Sleepwalking is a bit of an enigma, according to a new study published in the journal Sleep. While many sleepwalkers report chronic headache and migraine during their wake cycle, they don’t seem to feel any pain when they’re asleep.

"Disturbed sleep is a major complaint of subjects suffering from chronic pain," researchers wrote. "Pain during sleep increases arousal frequency, thereby disrupting sleep. However, experimental studies also suggest another causal dynamic between [pains] and sleep disturbances. Partial and total sleep deprivation protocols in humans have increased hyperalgesia by decreasing pain perception thresholds."

Researchers added that slow wave sleep and REM sleep modulate a person’s pain perception, so they conducted a cross-sectional study of 100 healthy control subjects and 100 patients with a diagnosis of sleepwalking; there were 55 males and 45 females, all an average age of 30. Clinicians evaluated "daytime pain complaints," while study participants also self-reported "lifetime headache frequency and headache characteristics." They answered questions having to do with their pain intensity, pain interference, affective distress, social support, and life control.

Patients with "at least one lifetime severe injurious sleepwalking episode associated with pain" were asked addition questions, such as, "Did the pain wake you up from your injurious sleepwalking episode?" and, "Did you feel the pain only when you woke up later in the night or in the morning?" And out of the 100 sleepwalkers, 47 reported having experienced at least one injury during a sleepwalking episode compared to only 10 sleepwalkers actually waking up due to pain.
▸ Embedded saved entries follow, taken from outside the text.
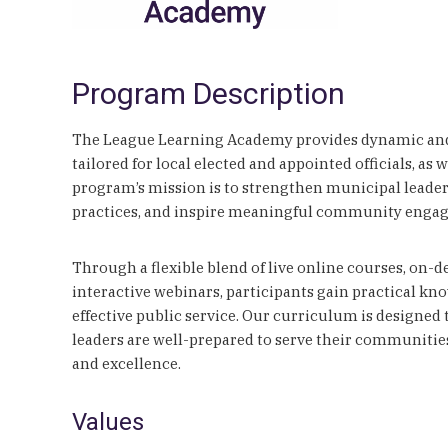
Program Description
The League Learning Academy provides dynamic and
tailored for local elected and appointed officials, as 
program’s mission is to strengthen municipal leade
practices, and inspire meaningful community enga
Through a flexible blend of live online courses, on
interactive webinars, participants gain practical kno
effective public service. Our curriculum is designed
leaders are well-prepared to serve their communitie
and excellence.
Values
The other 37 sleepwalkers perceived no pain at all, but felt pain later in the night or early the next morning.

We're talking serious injuries, too. One participant sustained severe fractures after jumping out of a third-floor window during an episode, but didn't feel any pain until waking up later in the night. These results shed some light on the mechanisms underlying episodes of sleepwalking. Researchers now hypothesize there may be a relationship between dissociated brain activity and nociceptive dysregulation — "a complex process involving connectivity between many peripheral and central nervous system structures."
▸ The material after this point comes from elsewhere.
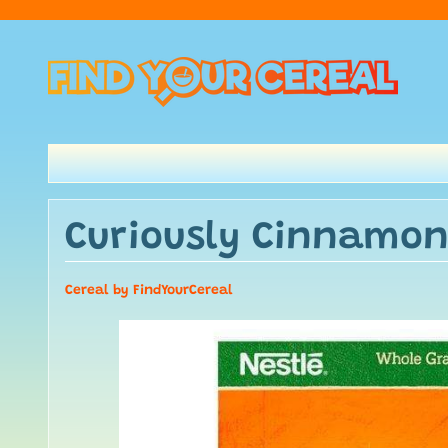
Curiously Cinnamon
Cereal by FindYourCereal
In their book AsapSCIENCE: Answers to the World’s Weirdest Auestions, Most Persistent Rumors, and Unexplained Phenomena, authors Mitchell Moffitt and Gregory Brown explain that "nociceptors are a group of specialized nerve cells in the body that fire only when a certain pain threshold has been passed." Some "nociceptors respond quickly, sending signals to your spinal cord and brain, which produce sharp or sudden pain," allowing you to react in real time. Then there are nociceptors that "transmit more slowly and are responsible for prolonged dull aches." It’s also a process that is different for men and women.

"Some evidence suggests that sleepwalking is a dissociative state caused by disturbances in local sleep mechanisms due to incomplete arousal from [slow wave sleep]," researchers explained. "Accordingly, dissociated brain activity combined with the persistence of local sleep versus wake state may activate regions involved in nociception and pain perception."
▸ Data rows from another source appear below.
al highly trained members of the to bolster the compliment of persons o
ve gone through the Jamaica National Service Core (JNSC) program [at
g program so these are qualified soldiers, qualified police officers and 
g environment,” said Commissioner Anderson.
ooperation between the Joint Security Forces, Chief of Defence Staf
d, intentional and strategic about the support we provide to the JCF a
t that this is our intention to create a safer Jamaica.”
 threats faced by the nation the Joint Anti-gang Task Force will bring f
Yet, despite the prevalence of sleepwalking, researchers find that "its pathophysiology remains poorly understood." What they do know is that the brain is partially awake, and that results in behavioral manifestations wherein sleepwalkers have no conscious awareness of their (sometimes injurious) actions.

"As these neuronal networks also play a role in nociceptive regulation, we hypothesize that a dissociated arousal state in these regions may modify the components of sleep-wake behavior, consciousness, and pain perception," researchers concluded. "Hence, activity inhibition mechanisms within the [brain's] thalamocortical circuits may block the transfer of sensory information to the cerebral cortex, thus inducing analgesia [the inability to feel pain]."